Only the occasional tiny bright specks of light still peeked and glinted down through the shrouding gloom and offered the reassurance of their steadfast presence. A tender, quivering hope ran through her - perhaps the terrible crimes of their executions would not be performed while the inquisitive stars gazed down in witness for all eternity?

The muffled, murmuring conversations of Caldor and the others blended with the clatter of their boots as they crossed the bridge further back behind her.

To her left, one of the guards stumbled and fell to the ground. His torch guttered briefly, then failed in the rough wet undergrowth.

Her escorts did not waver in their pace; perhaps they had not even noticed this event, but pressed forward remorselessly to the place of her execution.

Her curious eyes peered out into the thick, midnight air. Agitated shadows sped and flittered in the swirling gloom and mist, low between the grave-markers around the outer edges of the site - too large to be animals or owls hunting for a feast.

A nervous stab of fear crawled through her stomach; anxious goosebumps vibrated along her arms.

She had seen that rapid blur of swiftness before - during the fight in the intense heat of the Reevers' chamber.

A sudden disturbance of the dark air rushed past behind her.

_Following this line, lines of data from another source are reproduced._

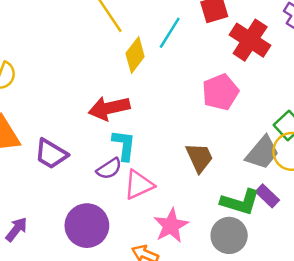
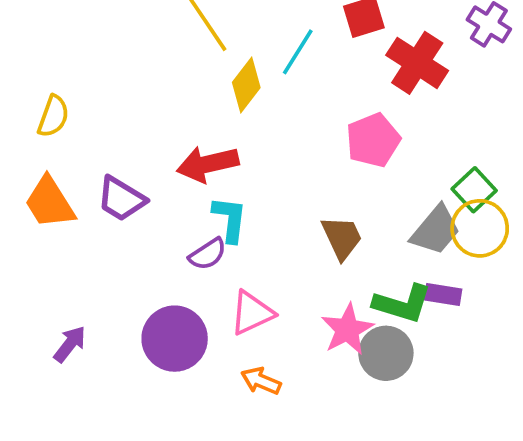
purple trapezoid: (51, 154) -> (121, 199), moved
pink triangle: (139, 185) -> (252, 313), moved
purple rectangle: (267, 196) -> (443, 294), turned -35
pink star: (171, 226) -> (347, 329), moved

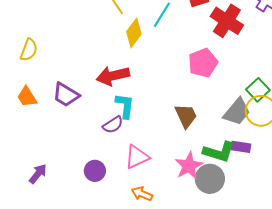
orange trapezoid: (50, 203) -> (27, 97), size x0.7
purple circle: (175, 339) -> (95, 171), size x0.6

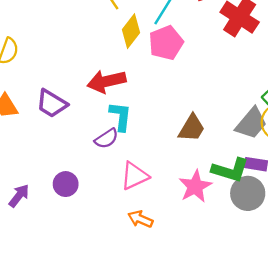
pink pentagon: (203, 63) -> (166, 43), moved
brown trapezoid: (186, 116) -> (192, 128), turned 56
purple circle: (95, 171) -> (66, 184), moved
gray circle: (210, 179) -> (248, 193), moved

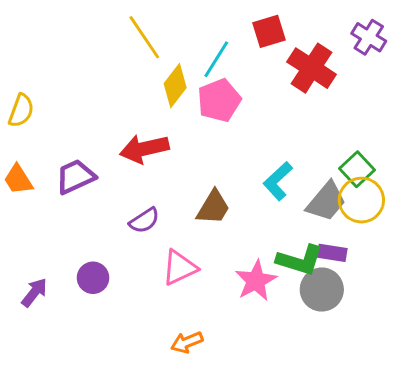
purple trapezoid: (52, 104) -> (75, 177), turned 124
cyan L-shape: (120, 116) -> (278, 181), moved, turned -140
brown trapezoid: (192, 128) -> (213, 207), moved
orange arrow: (140, 219) -> (187, 342), moved, turned -45

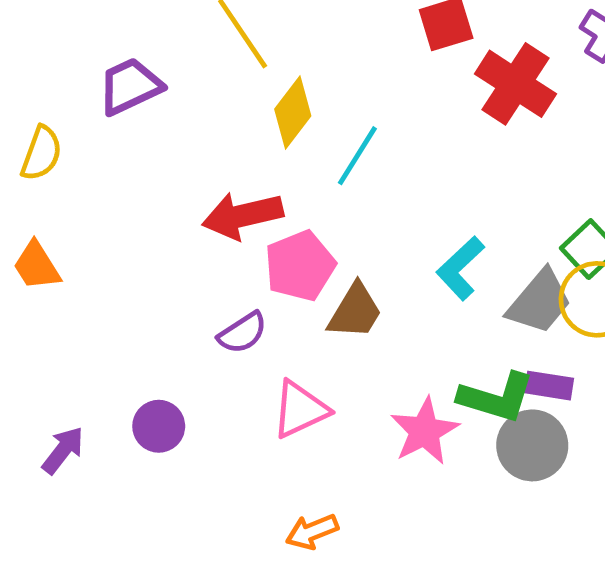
cyan line: (216, 59) -> (357, 156), moved
pink pentagon: (219, 100) -> (300, 266), moved
purple trapezoid: (75, 177) -> (130, 86), moved

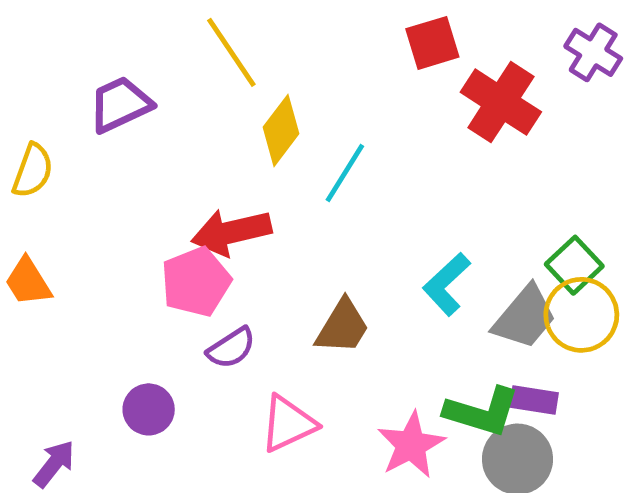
pink pentagon: (300, 266) -> (196, 282), moved
purple circle: (159, 426) -> (149, 409), moved

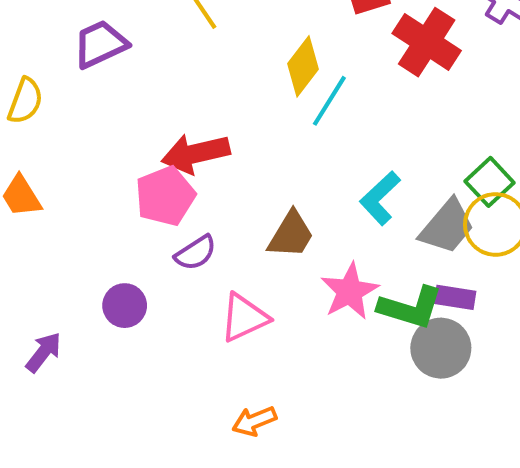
yellow diamond: (281, 130) -> (303, 66), moved
cyan line: (345, 173) -> (329, 101), moved
pink star: (411, 445) -> (350, 291), moved

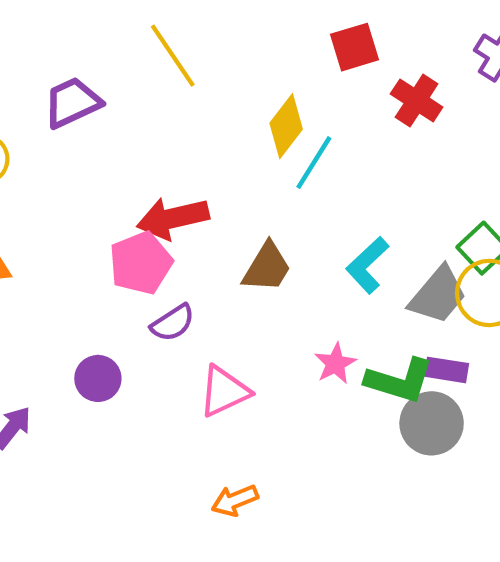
red cross: (427, 42) -> (417, 101), size x0.7
brown trapezoid: (291, 235) -> (267, 267), moved
pink star: (350, 291) -> (335, 364), size x0.7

The tight grip on her left arm fell loose. A slow hiss of bloodied breath escaped from the guard's neck as he collapsed to the ground by her side.

She tried to scream, but the constrictive cloth around her face muted her voice and prevented her horror from alerting the others.

The clenched pressure on her right arm relaxed as the guard stared at his fallen companion.

"We are attacked!" he cried out as he let go of her and unsheathed his sword.

A sharp series of yells pierced the hushed stillness of the night; several more guards shouted their final, painful breath and fell; she shuddered in the sudden, breathless silence; the loudest sound was the fear pounding through her own heart.